It’s getting to be like the way every episode of South Park used to end with Stan blurting, “Oh, my God! They killed Kenny.” After his speech to a joint session of Congress on Tuesday, plus-size White House spokesmodel Donald J. Trump, also known as Cartman, got to bask for all of 24 hours in being acclaimed as “presidential” by the temporarily deluded mainstream media, also known as the enemy of the people. That was mainly because, as the Washington Post’s ungulled Alexandra Petri put it, he’d managed to strut and fret for a whole hour upon the stage without actually biting any bats in half or something. But then Russiagate shit-splattered the news again, putting us right back in the cancer ward we’re learning to call our home away from home.

This time, it turned out that Attorney General Jeff Sessions had, as they say, “misled” Congress during his confirmation hearings when he stoutly maintained he’d had no contacts with Russian officials during the 2016 campaign. The trivial exception was the apparently ultra-forgettable Sergey Kislyak, Vladimir Putin’s bustling ambassador to Cancer Ward, U.S.A. The future AG had met with Kislyak twice: once at the GOP convention in Cleveland, and once in his Senate office in September.

Just like disgraced former National Security Adviser Michael Flynn, Sessions claimed that nothing improper was discussed at those meetings. But that was only after he’d been caught fibbing about them, which raises an obvious question: If these kaffeeklatches are so totally routine and aboveboard, why does Team Trump always try to conceal them until push comes to shove? They’re like adulterers who first deny that their luscious office assistant, Miss Bolshoi, even came along on that business trip at all. Then they say she was just trying to help fix their laptop when it went on the fritz in that Motel Six at two A.M.

Trump has unapologetically behaved exactly as someone who was Putin’s pawn would behave.

By Thursday, Sessions was obliged to announce that he was recusing himself from any Justice Department investigation of Russian interference in the 2016 presidential election, an investigation that may very well include his own activities at the time. We don’t know, partly because neither Justice nor the FBI will even confirm, officially, that any such probe is underway—although everybody knows one is.

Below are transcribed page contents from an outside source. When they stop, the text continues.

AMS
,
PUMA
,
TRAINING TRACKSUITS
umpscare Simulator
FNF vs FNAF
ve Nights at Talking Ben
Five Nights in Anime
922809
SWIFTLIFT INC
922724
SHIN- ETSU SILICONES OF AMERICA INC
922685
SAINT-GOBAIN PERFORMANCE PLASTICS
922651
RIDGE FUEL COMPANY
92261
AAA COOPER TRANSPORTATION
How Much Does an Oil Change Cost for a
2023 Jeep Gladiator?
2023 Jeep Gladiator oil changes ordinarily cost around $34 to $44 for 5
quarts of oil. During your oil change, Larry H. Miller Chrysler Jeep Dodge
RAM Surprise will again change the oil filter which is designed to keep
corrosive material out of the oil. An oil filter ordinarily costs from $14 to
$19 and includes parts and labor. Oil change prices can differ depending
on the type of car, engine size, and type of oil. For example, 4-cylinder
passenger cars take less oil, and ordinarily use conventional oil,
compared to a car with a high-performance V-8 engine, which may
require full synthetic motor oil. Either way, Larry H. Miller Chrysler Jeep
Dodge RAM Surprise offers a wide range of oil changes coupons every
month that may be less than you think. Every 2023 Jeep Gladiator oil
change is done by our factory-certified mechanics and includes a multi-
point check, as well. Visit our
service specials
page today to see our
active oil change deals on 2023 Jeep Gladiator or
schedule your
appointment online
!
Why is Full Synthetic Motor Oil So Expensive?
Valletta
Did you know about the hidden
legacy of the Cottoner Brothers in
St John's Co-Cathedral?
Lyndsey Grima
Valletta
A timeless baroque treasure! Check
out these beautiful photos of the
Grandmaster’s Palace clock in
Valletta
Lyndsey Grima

Nor do we know how meaningful or meaningless Sessions’s recusal is. It’s still his department, after all, and presumably he wouldn’t have much trouble staying in the loop on whatever his subordinates are up to. That leaves a lot depending on the integrity of Acting Deputy Attorney General Dana Boente, himself a Trump appointee but also a veteran prosecutor with a long record of serving both Republican and Democratic administrations. But at least some Democrats, Nancy Pelosi included, are saying recusal isn’t enough and Sessions needs to resign.

Before this latest twist, both GOP Senator Richard Burr and GOP Representative Devin Nunes—the chairmen of the Senate and House Intelligence Committees, respectively—were telling the press that reports of the Trump campaign’s “constant” contacts with Russian officials were a big bunch of nothing, pretty much advertising their unreliability as arbiters. Why? Because the White House begged them to pitch in doing damage control, no matter the damage to their own trustworthiness. It’s great to know that vigilant Congressional oversight is alive and well. Whatever happened to this bunch’s indefatigability when they spent two years and $7 million resolutely investigating the demon Hillary over Benghazi?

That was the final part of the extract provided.